VLIW processors with dynamic configuration of the opcode instruction group has a lot of potential in the future, in my opinion. E.g. 128 or 256 bit "opcode groups" with variable-size opcodes, using their own temporary registers, even custom programable opcodes for ad-hoc opcode compression, etc.

The failure of the Itanium because of cheap x86 chips doing "macro-op" execution, more efficiently than the Itanium explicit VLIW, is the other side of the same coin: no matter if explicit or implicit, the way to increase single-thread IPC (instruction per clock) rate is doing more in parallel and hiding execution latency. So, explicit, or as hidden abstraction, VLIW-esque execution seems to be unavoidable.


Parallel, speculative execution is what's unavoidable.

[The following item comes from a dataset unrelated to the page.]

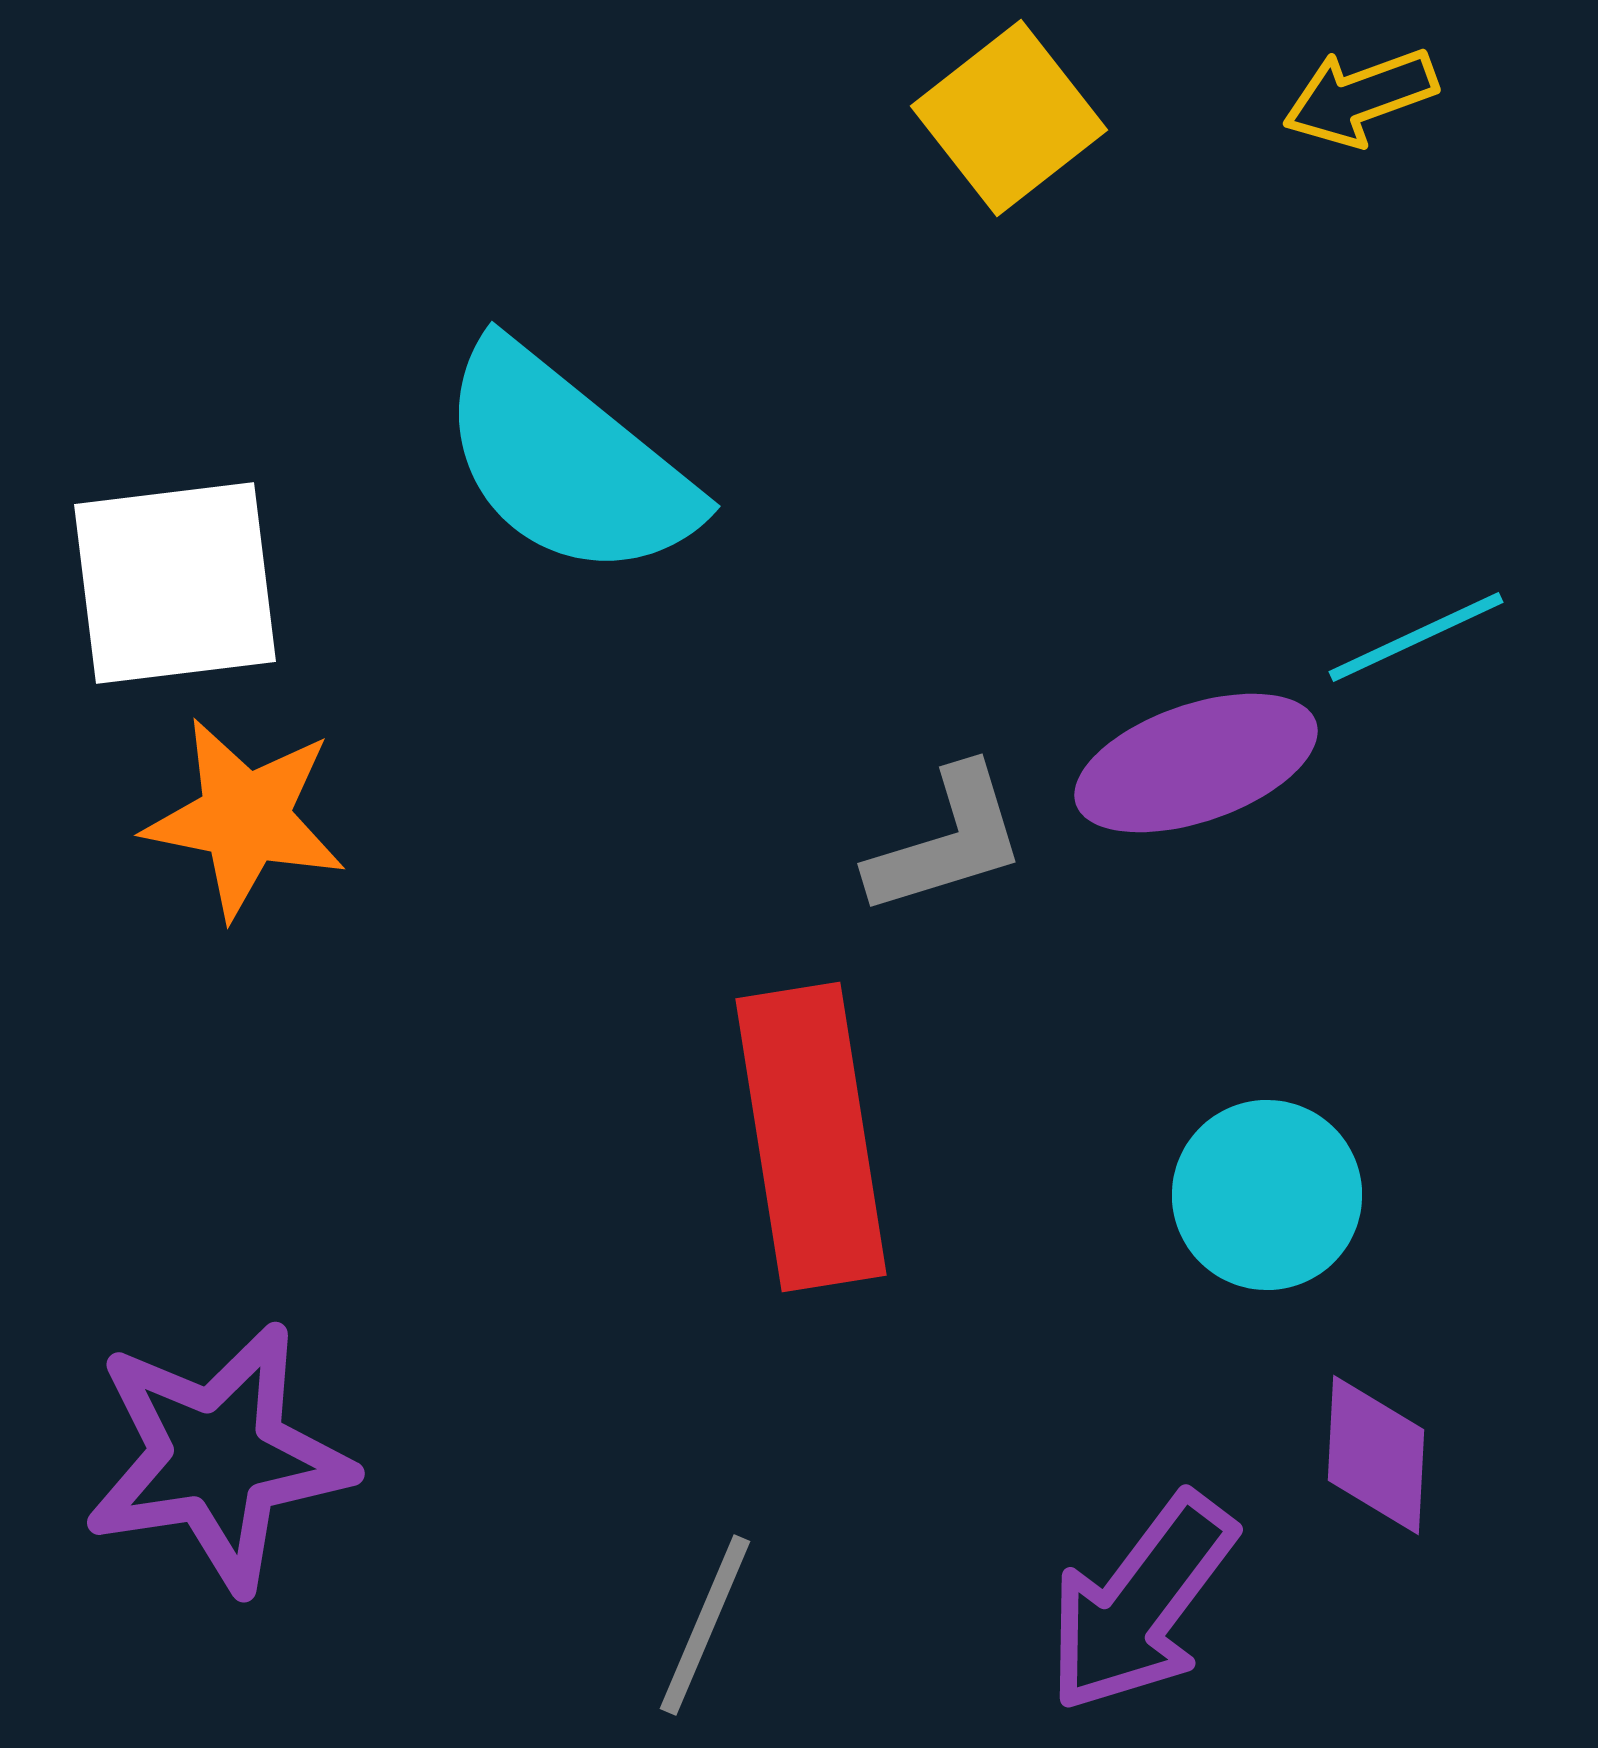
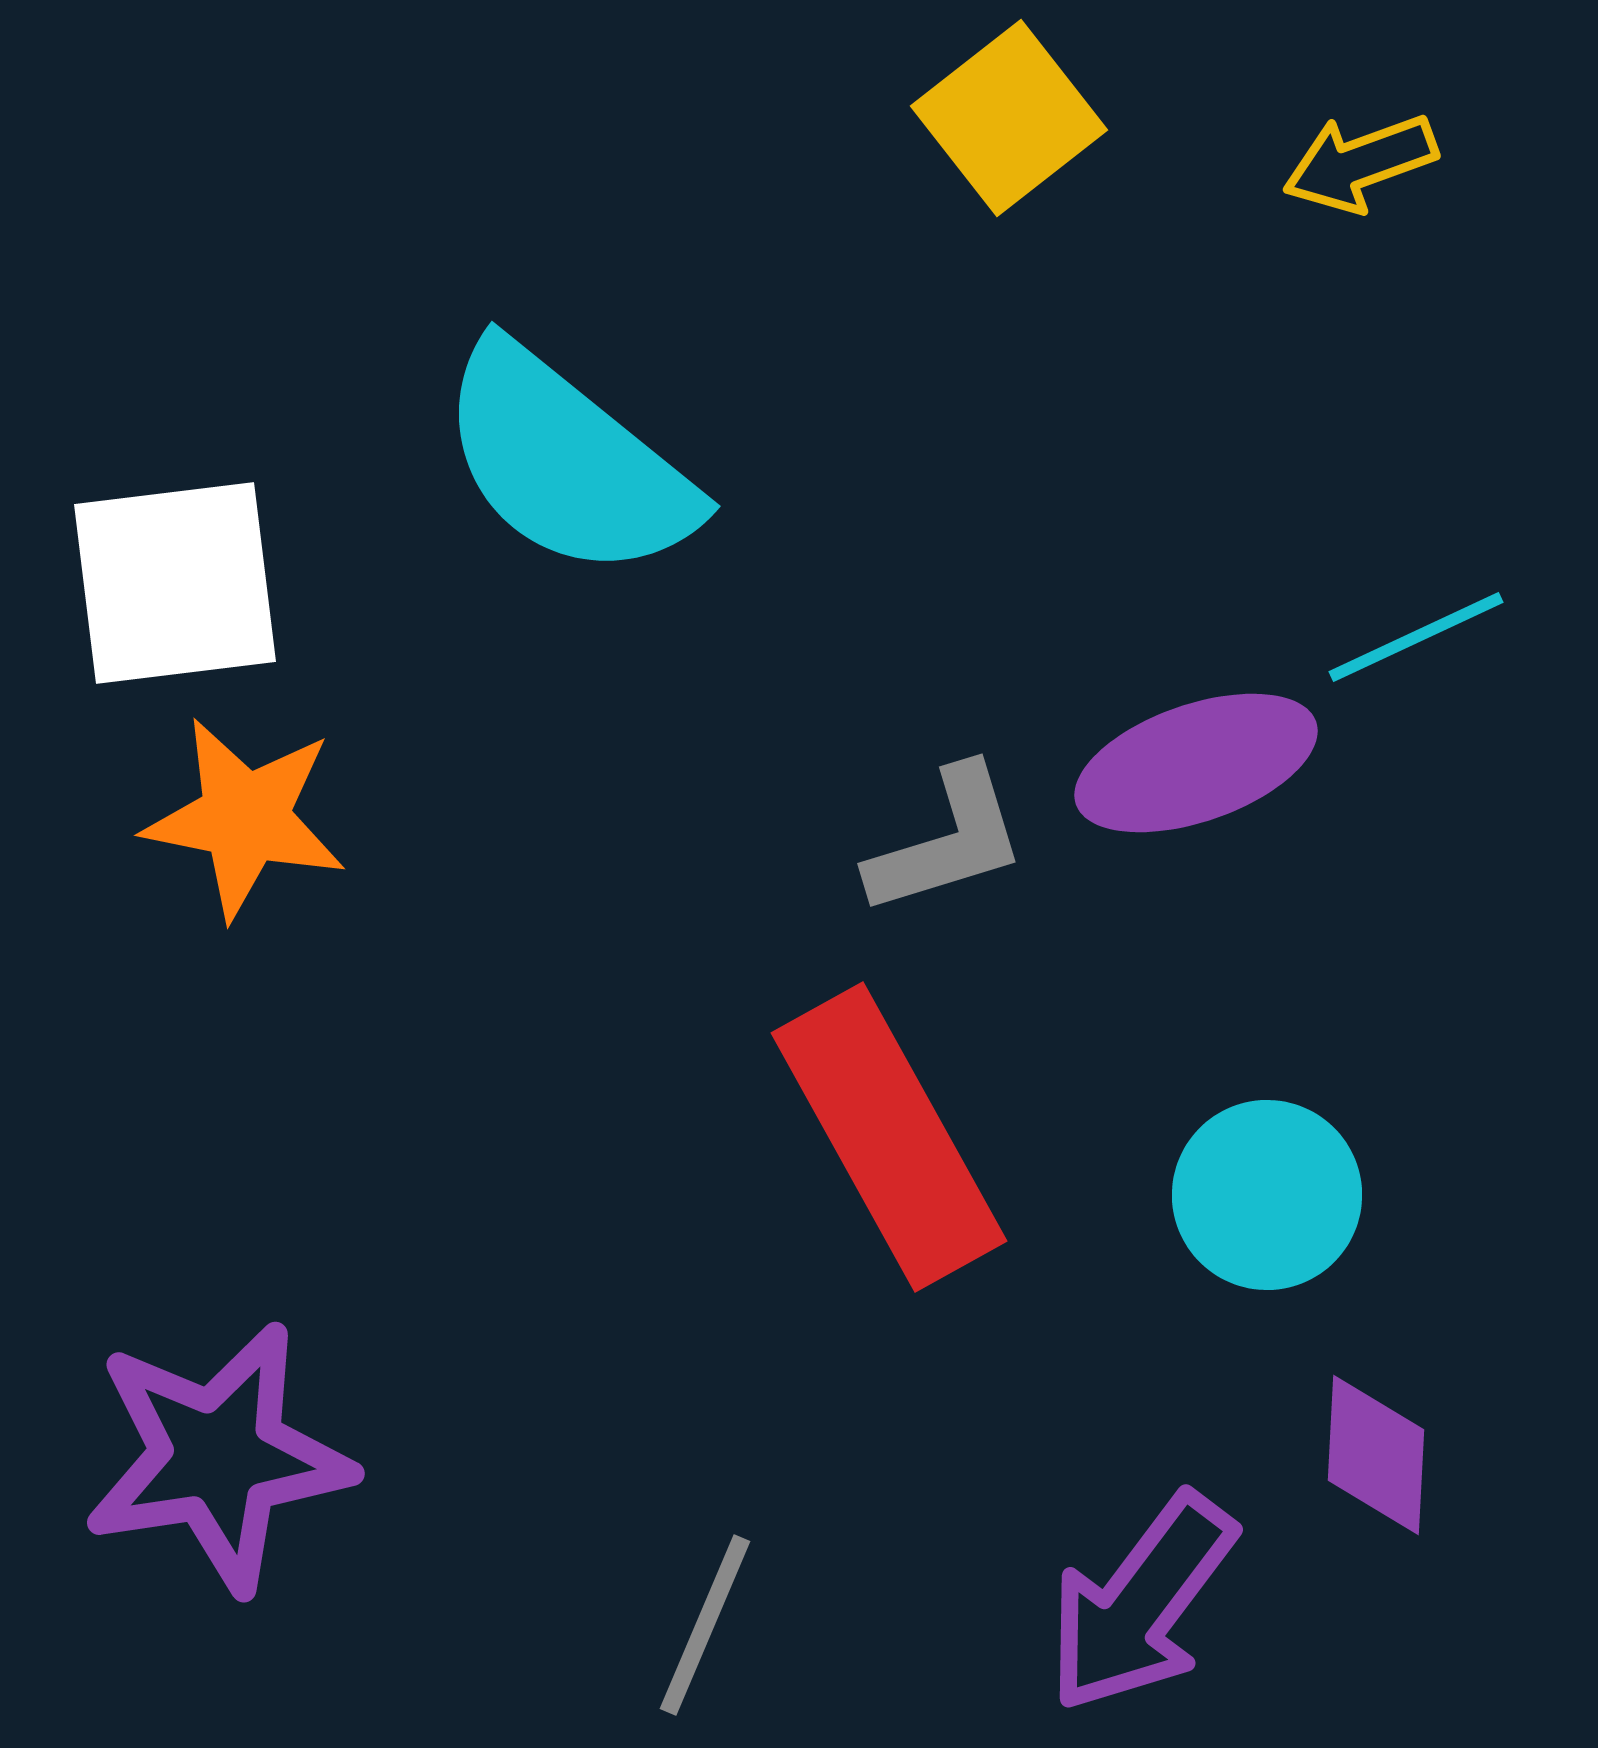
yellow arrow: moved 66 px down
red rectangle: moved 78 px right; rotated 20 degrees counterclockwise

The VLIW idea of statically compiler-scheduled parallelism and speculation has not been successful for general-purpose code. The last generation of Itanium abandoned explicit, statically-scheduled parallelism and switched to out of order execution, like every fast general-purpose CPU uses.


> has not been successful for general-purpose code

Let me interject that it has also not been successful for AMD's line of videocards - they used a VLIW architecture before transitioning to a SIMD architecture codenamed Graphics Core Next or GCN in 2011. nVidia had been using SIMD for quite a while before that, but some of their latest cards have a few VLIW features like the option to explicitly specify parallelism between instructions.

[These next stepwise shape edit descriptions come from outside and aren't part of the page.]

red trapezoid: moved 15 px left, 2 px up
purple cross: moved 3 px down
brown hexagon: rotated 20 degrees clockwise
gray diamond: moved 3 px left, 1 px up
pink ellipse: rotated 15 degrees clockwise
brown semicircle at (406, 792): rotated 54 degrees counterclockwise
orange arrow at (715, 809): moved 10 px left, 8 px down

Apparently they switched because VLIW wasn't good for GPGPU workloads, which is in keeping with the general theme, that VLIW works very well on certain highly-specific DSP-ish workloads.


Is the Itanium bundling described in the article a pretty common pattern in cpu architecture? The only CPU architectures I knew fairly intimately (Analog Devices Blackfin and SHARC - neither particularly mainstream) had a limited version of this and, at least in Blackfin's case, was pretty key to achieving reasonably performant code.

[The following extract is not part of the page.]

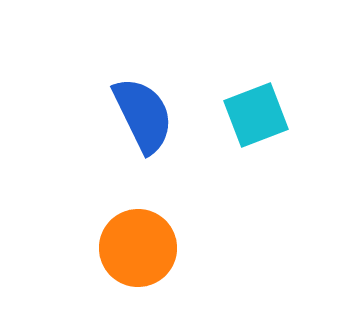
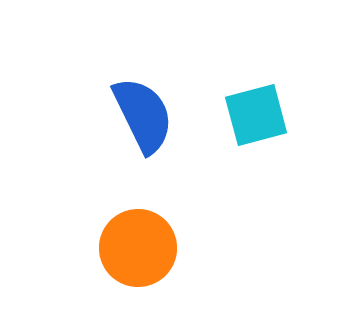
cyan square: rotated 6 degrees clockwise
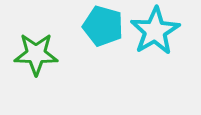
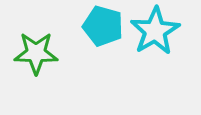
green star: moved 1 px up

It's fairly common in newer ISAs.

For a very modern take, [shameless plug] the Mill CPU instruction encoding talk is very entertaining: http://millcomputing.com/topic/instruction-encoding/

(Mill team)


It's also very common in older ISAs, especially DSPs. As pointed out elsewhere, it's common in VLIWs (which is generally "older" ISAs).

A good example is the Motorola 56K DSP family. Instructions are 24 bit wide (24 bit wide memory!). They come in a few formats, which can be broken down into two major types: complex instruction, or simple instruction plus up to 2 memory moves and address updates.

It's basically designed around performing a single-cycle 24x24->56b multiple-accumulate with two memory reads and address increments, with zero loop overhead. The rest of the ISA really, really suffers for it :) But it's impressive when it's doing exactly what it was designed to do! It's a great example of a domain-specific ISA.

Also worth noting that in 56K, there is no score-boarding or other dependency tracking to automatically insert pipeline bubbles. That's the job of the hand-writer/assembler/compiler. If you get it wrong, it simply does something undefined. It's "fun" when this happen.


Yes - this seems to be a common design in DSPs. TI's c64x series is similar - 'instructions' are 32 bits wide and 8 of them are bonded together and issued simultaneously for a mammoth 256 bit instruction 'packet'.


What are some examples besides Mill? To be honest, I am totally ignorant of what new ISAs are out there. The only things I can think of are AArch64 and RISC-V (not commercially relevant, but well-publicised) and they are both pretty standard.


No, its a VLIW thing.


I'm not sure I'd even go that far. Traditionally the idea behind VLIW is that the instruction format matches the superscalar pipeline setup, so in each cycle you explicitly issue an instruction to each of the available ports in the architecture.

IA64 had wide "bundles" for superscalar issue, but it explicitly avoided exposing the individual instructions as "ports" and instead had a more flexible setup where, really, the bundles contained "just a bunch of independent instructions". There architecture assumed they'd all be issued in parallel (so there were rules about dependencies between instructions in a bundle), but made no promises about whether they actually could be, or even whether or not more than one bundle could be issued simultaneously.


Itanium is the first processor architecture in whose design patent lawyers were heavily involved. (I try to spend my personal learning time on tech that isn't patented.)


Honest question: like what technology? Is there an area of technology that is relatively patent-free?


No one talks about patents on programming-language features. So, there is an example for you. In the 1990s or early 2000s, the designers of a programming language named Curl out of MIT tried to protect their design with patents, but they were a very small minority among PL designers (at least at that time and since that time), and I don't think their PL has any remaining users.

Because of the nature of the patent system, it is impossible to state definitively that none of the currently-popular PLs currently have any patent encumberances, but we can say that none of the project leaders or main contributors to the design of any of the popular PLs have been accused of pursuing patents on their creations. Nor does anyone AFAIK complain or warn about any popular PL's being patent-encumbered.

Although most designers of instruction-set architectures that have seen significant economic use have pursued patents on this or that feature or technique, Itanium is AFAIK the only one where the patent lawyers were involved in the early stages of the design of the architecture.


This is the first time I see PL used as an acronym for programming language.